_Extracted information_
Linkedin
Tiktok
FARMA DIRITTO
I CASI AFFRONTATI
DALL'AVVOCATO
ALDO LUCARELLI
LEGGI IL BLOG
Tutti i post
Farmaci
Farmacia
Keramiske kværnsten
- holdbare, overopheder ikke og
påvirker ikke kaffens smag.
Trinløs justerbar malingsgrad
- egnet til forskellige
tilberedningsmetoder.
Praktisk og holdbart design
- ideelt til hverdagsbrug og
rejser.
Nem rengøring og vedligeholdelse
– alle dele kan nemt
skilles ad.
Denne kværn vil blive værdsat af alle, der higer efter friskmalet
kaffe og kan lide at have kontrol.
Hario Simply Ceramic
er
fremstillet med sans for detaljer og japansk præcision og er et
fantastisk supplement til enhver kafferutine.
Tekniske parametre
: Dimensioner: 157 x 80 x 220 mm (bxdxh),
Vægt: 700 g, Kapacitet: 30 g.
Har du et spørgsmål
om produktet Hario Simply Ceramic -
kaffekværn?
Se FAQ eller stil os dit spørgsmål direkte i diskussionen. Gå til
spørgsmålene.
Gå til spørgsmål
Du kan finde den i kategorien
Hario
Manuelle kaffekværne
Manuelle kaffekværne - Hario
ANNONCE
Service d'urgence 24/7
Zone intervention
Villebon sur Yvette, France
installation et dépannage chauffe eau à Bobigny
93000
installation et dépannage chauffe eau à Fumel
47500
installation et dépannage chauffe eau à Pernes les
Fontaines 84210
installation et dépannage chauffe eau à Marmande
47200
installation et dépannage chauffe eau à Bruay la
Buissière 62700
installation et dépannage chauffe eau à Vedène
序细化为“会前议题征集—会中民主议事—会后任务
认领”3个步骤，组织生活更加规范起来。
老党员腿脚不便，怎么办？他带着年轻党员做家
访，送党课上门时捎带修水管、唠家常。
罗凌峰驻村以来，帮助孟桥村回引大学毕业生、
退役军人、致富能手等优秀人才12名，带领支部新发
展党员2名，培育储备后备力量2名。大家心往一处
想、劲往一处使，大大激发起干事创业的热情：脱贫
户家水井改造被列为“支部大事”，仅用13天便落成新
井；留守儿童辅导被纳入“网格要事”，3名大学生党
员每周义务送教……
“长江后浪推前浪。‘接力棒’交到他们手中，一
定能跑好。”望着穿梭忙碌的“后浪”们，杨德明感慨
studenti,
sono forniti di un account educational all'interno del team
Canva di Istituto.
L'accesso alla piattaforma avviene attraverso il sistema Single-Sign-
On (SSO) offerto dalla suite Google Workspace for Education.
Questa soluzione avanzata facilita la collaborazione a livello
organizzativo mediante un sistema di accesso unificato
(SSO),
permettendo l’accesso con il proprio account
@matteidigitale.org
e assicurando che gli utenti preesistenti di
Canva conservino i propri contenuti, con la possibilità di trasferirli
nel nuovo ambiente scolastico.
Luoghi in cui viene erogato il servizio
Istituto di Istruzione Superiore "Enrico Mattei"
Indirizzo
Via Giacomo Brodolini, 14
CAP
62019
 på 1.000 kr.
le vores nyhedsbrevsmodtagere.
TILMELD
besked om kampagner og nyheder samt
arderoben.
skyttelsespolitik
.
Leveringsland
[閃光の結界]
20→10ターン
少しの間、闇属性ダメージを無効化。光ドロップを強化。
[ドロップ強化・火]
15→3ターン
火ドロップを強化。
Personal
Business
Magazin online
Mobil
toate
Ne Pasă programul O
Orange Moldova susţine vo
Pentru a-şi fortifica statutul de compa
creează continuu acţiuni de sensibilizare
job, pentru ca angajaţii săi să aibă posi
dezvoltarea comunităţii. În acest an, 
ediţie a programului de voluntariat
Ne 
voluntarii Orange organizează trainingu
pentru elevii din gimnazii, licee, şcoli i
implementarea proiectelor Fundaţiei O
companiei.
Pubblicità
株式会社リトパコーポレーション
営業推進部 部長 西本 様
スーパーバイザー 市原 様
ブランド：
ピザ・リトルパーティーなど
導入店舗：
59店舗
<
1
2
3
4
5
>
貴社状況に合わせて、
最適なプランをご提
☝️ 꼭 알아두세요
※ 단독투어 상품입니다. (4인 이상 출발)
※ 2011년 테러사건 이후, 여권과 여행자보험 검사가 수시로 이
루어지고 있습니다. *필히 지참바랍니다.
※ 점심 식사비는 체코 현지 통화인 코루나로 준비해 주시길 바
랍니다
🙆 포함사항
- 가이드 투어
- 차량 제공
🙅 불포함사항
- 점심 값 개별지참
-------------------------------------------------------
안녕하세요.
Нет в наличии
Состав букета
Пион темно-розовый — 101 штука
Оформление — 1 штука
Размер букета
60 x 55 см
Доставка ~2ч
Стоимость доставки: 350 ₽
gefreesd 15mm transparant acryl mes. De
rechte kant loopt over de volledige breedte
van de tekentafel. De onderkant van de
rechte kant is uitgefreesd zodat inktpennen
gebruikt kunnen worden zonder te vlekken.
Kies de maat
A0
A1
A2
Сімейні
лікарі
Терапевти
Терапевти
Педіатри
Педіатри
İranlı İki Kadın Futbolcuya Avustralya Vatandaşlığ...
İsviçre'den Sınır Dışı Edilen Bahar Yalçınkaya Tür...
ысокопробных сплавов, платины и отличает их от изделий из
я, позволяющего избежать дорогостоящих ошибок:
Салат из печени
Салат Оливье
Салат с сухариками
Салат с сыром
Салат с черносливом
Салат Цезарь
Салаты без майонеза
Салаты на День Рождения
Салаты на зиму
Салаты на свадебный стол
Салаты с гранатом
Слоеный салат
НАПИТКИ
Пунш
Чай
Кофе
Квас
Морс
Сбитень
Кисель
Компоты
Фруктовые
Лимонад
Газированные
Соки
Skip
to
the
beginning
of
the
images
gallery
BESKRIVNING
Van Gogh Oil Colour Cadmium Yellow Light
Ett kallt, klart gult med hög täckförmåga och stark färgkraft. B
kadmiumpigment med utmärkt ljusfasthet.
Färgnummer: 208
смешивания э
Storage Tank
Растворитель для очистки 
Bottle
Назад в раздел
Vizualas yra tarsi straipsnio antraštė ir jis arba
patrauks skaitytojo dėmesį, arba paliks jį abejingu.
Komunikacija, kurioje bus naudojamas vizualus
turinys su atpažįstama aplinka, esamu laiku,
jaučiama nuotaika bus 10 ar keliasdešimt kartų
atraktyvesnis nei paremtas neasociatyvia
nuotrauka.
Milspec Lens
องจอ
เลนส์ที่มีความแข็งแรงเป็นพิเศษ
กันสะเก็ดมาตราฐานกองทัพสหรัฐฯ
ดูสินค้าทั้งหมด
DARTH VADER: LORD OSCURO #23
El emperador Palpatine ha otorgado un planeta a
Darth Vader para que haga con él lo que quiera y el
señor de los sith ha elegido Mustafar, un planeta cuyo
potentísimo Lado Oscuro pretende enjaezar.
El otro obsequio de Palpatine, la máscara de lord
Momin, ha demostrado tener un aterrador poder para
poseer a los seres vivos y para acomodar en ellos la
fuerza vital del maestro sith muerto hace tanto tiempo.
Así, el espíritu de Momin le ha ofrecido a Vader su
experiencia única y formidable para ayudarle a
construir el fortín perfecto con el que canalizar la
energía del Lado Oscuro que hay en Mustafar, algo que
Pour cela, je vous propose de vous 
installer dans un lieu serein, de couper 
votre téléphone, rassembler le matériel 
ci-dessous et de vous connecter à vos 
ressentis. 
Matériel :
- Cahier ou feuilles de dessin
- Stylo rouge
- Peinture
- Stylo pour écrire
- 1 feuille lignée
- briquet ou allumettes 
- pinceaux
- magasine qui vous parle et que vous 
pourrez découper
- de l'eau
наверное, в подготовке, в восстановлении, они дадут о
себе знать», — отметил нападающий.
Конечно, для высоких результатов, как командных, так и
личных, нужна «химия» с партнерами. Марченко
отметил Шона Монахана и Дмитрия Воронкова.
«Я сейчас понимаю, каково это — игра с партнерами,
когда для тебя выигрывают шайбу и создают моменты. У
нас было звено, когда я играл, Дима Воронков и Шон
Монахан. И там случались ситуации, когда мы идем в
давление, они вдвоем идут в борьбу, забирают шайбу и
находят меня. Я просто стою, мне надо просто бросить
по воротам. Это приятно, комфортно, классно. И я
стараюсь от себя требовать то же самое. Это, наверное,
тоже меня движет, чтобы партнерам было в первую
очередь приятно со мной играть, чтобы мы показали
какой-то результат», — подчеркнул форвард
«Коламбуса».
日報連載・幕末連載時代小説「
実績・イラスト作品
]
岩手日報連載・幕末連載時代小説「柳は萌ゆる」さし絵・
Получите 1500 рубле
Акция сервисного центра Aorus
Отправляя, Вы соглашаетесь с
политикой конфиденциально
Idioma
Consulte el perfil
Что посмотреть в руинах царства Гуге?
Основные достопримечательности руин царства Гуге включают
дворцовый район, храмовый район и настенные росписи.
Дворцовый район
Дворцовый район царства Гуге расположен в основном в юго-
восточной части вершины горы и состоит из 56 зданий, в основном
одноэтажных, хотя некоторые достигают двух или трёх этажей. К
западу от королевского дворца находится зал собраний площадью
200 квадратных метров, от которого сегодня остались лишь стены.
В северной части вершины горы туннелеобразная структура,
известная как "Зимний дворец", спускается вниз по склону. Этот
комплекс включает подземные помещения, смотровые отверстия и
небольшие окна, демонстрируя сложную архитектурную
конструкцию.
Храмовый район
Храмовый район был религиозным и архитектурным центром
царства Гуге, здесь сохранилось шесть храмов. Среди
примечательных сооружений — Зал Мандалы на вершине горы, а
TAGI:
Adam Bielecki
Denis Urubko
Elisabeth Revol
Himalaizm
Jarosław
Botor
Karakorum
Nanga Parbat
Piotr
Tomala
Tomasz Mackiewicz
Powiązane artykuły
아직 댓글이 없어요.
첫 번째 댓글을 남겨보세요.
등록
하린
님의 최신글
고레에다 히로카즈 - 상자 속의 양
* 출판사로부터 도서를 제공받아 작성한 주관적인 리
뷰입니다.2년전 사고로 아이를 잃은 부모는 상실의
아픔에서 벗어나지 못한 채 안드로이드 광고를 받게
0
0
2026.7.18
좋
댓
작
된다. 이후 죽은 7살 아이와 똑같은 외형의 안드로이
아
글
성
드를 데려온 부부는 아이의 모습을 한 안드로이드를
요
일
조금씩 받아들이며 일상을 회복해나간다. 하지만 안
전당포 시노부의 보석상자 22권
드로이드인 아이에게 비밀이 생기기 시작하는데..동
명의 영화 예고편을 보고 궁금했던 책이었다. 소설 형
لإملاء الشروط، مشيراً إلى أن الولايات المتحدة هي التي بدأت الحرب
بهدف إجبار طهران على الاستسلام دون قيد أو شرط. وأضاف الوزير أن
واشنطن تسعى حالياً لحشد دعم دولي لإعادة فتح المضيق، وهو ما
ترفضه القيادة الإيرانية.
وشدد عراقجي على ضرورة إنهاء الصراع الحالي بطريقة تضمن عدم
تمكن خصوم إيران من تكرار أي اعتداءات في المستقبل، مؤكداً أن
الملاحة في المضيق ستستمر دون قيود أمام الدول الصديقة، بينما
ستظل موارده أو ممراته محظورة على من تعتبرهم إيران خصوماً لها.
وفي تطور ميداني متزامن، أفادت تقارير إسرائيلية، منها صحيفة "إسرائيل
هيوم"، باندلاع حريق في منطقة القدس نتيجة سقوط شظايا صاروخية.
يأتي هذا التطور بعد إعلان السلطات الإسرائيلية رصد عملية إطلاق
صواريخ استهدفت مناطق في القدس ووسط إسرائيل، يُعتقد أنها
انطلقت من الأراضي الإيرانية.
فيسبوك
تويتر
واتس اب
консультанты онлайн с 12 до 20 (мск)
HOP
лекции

_What this task involves_
Go through the listing above and find each line containing the string "партнерами"; copy those lines.

_Written reply_
личных, нужна «химия» с партнерами. Марченко
«Я сейчас понимаю, каково это — игра с партнерами,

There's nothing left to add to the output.